As nações que ameaçam boicotar a participação nos Jogos Olímpicos de Paris-2024 caso o Comité Olímpico Internacional (COI), instado nesse sentido pela Comissão dos Direitos Humanos da Organização das Nações Unidas (ONU), permita a presença de atletas da Rússia e Bielorrússia – e são já Ucrânia, Polónia, Grã-Bretanha, Dinamarca, Letónia, Lituânia, Estónia, Austrália e Japão, mas até um máximo de 40, que se vão reunir na sexta-feira, dia 10, para pressionar o ‘não’ aos Jogos caso os russos possam participar, e os bielorrussos – «pretendem tornar reféns as federações internacionais desportivas», acusou esta segunda-feira a Rússia.
A ação concertada dos governantes e instâncias desportivas de várias nações para o COI manter a suspensão (em vigor) a atletas dos dois países que, desde 24 de fevereiro de 2022, invadiram e levam a curso uma guerra na Ucrânia – mesmo que assinem uma declaração a manifestar-se contra o conflito, o que tem permitido a presença, sem bandeira e símbolos, e como neutrais, nalguns eventos de modalidades pontuais, como é o caso do ténis – e fazer orelhas moucas à recomendação da ONU para evitar a violação dos direitos humanos que constitui a ‘discriminação pela nacionalidade’ pressiona ainda mais o COI, presidido pelo antigo esgrimista alemão Thomas Bach, que entreabriu a porta à participação de atletas das nações em janeiro mas como neutrais.
Com o eventual boicote a ter cada vez mais adesões, a reação do Kremlin chegou esta segunda-feira, pela voz do ministro russo dos Desportos, Oleg Matytsin.
«Vemos como os governos de alguns países proclamam abertamente a sua interferência no processo decisório das federações internacionais e tentam tomá-las como reféns, impondo condições políticas ao boicote aos Jogos Olímpicos.
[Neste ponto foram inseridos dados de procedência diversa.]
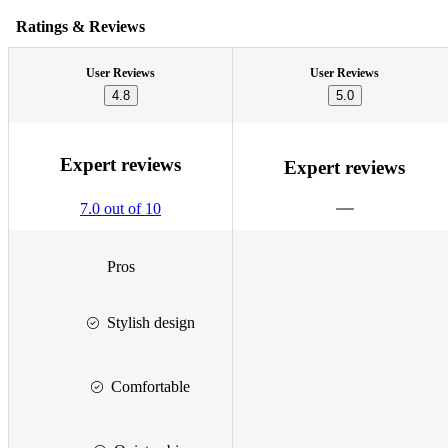
Ratings & Reviews
User Reviews
User Reviews
4.8
5.0
Expert reviews
Expert reviews
7.0 out of 10
Pros
Stylish design
Comfortable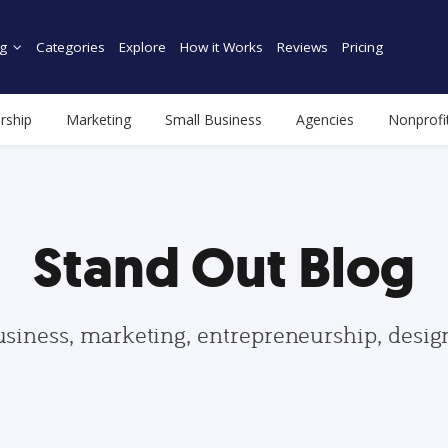
g
Categories
Explore
How it Works
Reviews
Pricing
rship
Marketing
Small Business
Agencies
Nonprofi
Stand Out Blog
usiness, marketing, entrepreneurship, desi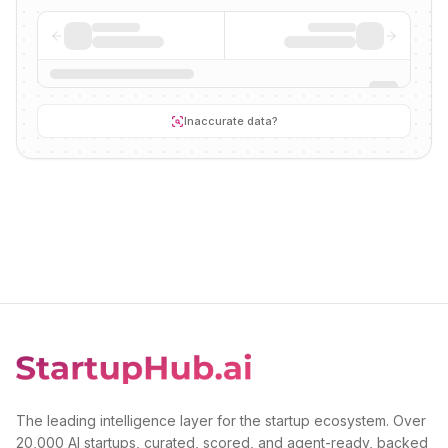
Inaccurate data?
The leading intelligence layer for the startup ecosystem. Over
20,000 AI startups, curated, scored, and agent-ready, backed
Esta atitude contradiz a Carta Olímpica, desestabiliza e destruir a família olímpica», sustenta o responsável governamental da tutela de Moscovo, e do Executivo liderado por Vladimir Putin.
E foi mais claro, ao repisar o que a Comissão dos Direitos Humanos da ONU já no corrente mês indicara a um COI impossibilitado de agradar a ‘gregos’ sem desagradar a ‘troianos’, numa polémica que promete, ainda a ano e meio da competição.
«A Rússia sempre defendeu, e de forma consistente, os princípios estabelecidos na Carta Olímpica, que proíbem diretamente qualquer forma de discriminação contra os atletas», sustentou Matitsin, que viu o país suspenso pelo COI por ter violado a ‘trégua olímpica’ nos Jogos Olímpicos de inverno de Pequim-2022: a invasão da Ucrânia aconteceu num espaço temporal ainda vedado a filiados no COI, não respeitou os oito dias que as regras determinam para não se tornarem nação beligerante em qualquer conflito armado, quando invadiram a Ucrânia logo a 24 de fevereiro.
«É uma violação dos direitos humanos um atleta não poder competir só por causa do seu passaporte. Os boicotes nunca levam à prossecução de objetivos e geralmente acabam com severos castigos a várias gerações de desportistas. Em Lausana [Suíça, sede do COI], começam a compreender que não se pode organizar grandes provas internacionais sem desportistas russos. Sabemos, aliás, que a grande maioria dos membros do movimento olímpico se mostrou favorável à reintegração [da Rússia e seus atletas]», disse o ministro dos Desportos russo.
Os protestos de Matytsin foram, de pronto, rebatidos já esta segunda-feira pelo chefe da diplomacia de Kiev, Dmytro Kuleba. «O exército que comete atrocidades, assassinatos, violações e roubos. Isto é o que o ignorante COI quer permitir competir, sob bandeira branca [neutral]», recordou aos jornalistas o ministro dos Negócios Estrangeiros da Ucrânia, inflexível na posição de boicote caso atletas da Rússia e Bielorrússia possam participar.
Kuleba recordou mesmo, em defesa da sua tese, e de que caso haja atletas de Rússia e Bielorrússia a competir em Paris-2024, que «45 das 71 medalhas da Rússia nos Jogos Olímpicos de Tóquio-2020 [realizados em 2022] foram obtidas pelo CSKA, o clube do exército russo». Uma ‘bota’ para Thomas Bach e o COI descalçarem, polémica em que ainda a ‘procissão’ vai no ‘adro da igreja’.